Figure 1: Lambing pens are easily located around the group pen
Calving started on the 1st of February and has progressed well, again in spite of the weather. While it was also very busy, Olivia is relieved to have less calving difficulty from her bull choices this year than last year which is a welcome relief.

Figure 2: Newborn calves have access to a well-bedded creep area
Cows were being fed on a poorer quality silage (66-68% DMD) and haylage in the lead up to calving. Normally Olivia administers a mineral bolus pre-calving but this year has fed them pre-calving minerals through a lick bucket. The bucket supplies 18kg of minerals in a molasses. Intakes are variable with lick buckets but assuming an intake of 100g/day, the cows and in-calf heifers would not be getting sufficient magnesium, phosphorus, sodium, selenium, or vitamins A, D3 or E to meet their needs pre-calving. And if they were eating more than this, they would be getting excess minerals that are no benefit which makes it an expensive source of minerals. The figure below shows the recommended mineral requirements/day pre-calving and the amount being supplied by the lick bucket at 100g/head/day.

Figure 3: Pre calving mineral requirements and amount being fed through 100g/day of mineral lick bucket
Performance
8 Charolais/Limousin bull weanlings were sold live through the mart on 20th January. They averaged 364kg live weight and made €5.40/kg.
Eight of the dairy beef heifers were sold to the factory on 16th February at 23.1 months of age. They averaged 265kg carcass weight and graded O+4- on average, making from €7.28 to €7.48/kg depending on grade and breed. All cattle were in spec for fat cover.
Financial
Olivia has completed her profit monitor for 2025. There was no change to the system or land area on the farm for the year with the suckler to weanling remaining the predominant beef system, alongside the smaller calf to beef system. The lambs were mainly sold to the factory from the sheep enterprise, but some were also sold live through the mart. She has been analysing her 2025 cattle detailed report.

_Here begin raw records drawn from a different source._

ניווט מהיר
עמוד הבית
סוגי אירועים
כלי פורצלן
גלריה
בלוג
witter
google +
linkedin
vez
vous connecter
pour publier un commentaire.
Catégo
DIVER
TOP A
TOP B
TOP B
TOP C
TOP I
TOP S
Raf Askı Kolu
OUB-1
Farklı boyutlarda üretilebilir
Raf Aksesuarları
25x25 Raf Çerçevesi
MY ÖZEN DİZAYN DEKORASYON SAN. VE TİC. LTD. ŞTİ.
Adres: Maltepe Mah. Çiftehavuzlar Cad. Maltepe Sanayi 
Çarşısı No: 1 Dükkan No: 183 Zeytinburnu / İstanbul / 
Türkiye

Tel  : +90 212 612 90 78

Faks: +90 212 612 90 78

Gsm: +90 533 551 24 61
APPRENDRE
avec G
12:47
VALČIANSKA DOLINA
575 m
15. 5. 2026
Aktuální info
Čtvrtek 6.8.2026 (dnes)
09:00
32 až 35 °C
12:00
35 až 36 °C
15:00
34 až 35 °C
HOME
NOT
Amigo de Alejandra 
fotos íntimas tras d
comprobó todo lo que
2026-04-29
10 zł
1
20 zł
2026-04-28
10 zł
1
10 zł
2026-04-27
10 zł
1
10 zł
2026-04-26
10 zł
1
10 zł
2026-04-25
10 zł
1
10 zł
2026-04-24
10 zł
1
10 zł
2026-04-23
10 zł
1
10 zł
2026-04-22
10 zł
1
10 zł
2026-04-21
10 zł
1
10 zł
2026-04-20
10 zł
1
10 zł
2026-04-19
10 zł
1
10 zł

Figure 4: Cows and heifers pre-calving
The output per livestock unit was good at 356 kg/LU. This is affected by everything that affects daily live weight gain on the farm; bull fertility, cow fertility, mortality, grass management, animal health, silage quality, ration fed etc. The target is over 350 kg/LU for a suckler system and 500kg/LU for a dairy calf to beef system. It increased significantly from 322 kg/LU in 2024 and was mainly due to extra live weight sold from the farm. The grassland stocking rate stayed steady at 1.76 LU/ha.
The gross output figure is calculated from cattle sales minus cattle purchases and add/subtract any changes to the inventory. Olivia had a gross output figure of €2159/ha which is the main ‘money in the pot’ to cover variable and fixed costs. This increased substantially from €1724/ha in 2024.
The 3 biggest expenses on drystock farms are purchased concentrate, fertiliser and contractor costs. Olivia’s farm is no different with her biggest costs for the year as;
- Ration: €172/ha
- Fertiliser: €177/ha
- Contractor: €233/ha
In total, the total variable costs (€950/ha) were 44% of the gross output figure, which is much lower than the target of <50% for suckling enterprises. This percentage was 44% in 2024 also.
The fixed costs were €458/ha for 2025 which is similar to 2024. This is expected to climb over the coming years due to further investments into cattle housing. For 2025 the cattle enterprise made €751/ha net margin which does not include any direct payments or subsidies and is significantly higher than the net profit made in 2024 of €507/ha.